*Records for the exercise*
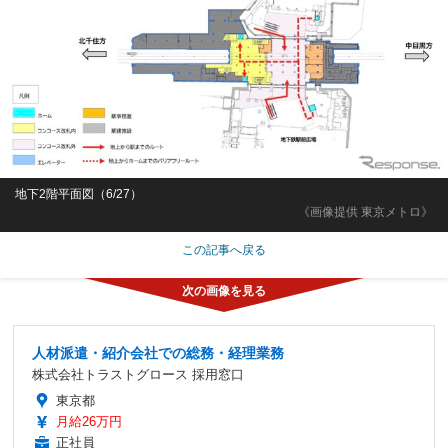
地下2階平面図（6/27）
《画像提供 東京メトロ》
この記事へ戻る
人材派遣・紹介会社での総務・経理業務
株式会社トラストグロース 採用窓口
東京都
月給26万円
正社員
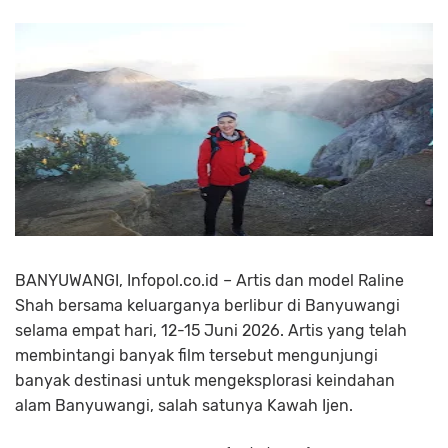
BANYUWANGI, Infopol.co.id – Artis dan model Raline
Shah bersama keluarganya berlibur di Banyuwangi
selama empat hari, 12-15 Juni 2026. Artis yang telah
membintangi banyak film tersebut mengunjungi
banyak destinasi untuk mengeksplorasi keindahan
alam Banyuwangi, salah satunya Kawah Ijen.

*Instructions for the task*
Check each line above for the string "banyak" and show the ones that have it.

*Problem solution*
membintangi banyak film tersebut mengunjungi
banyak destinasi untuk mengeksplorasi keindahan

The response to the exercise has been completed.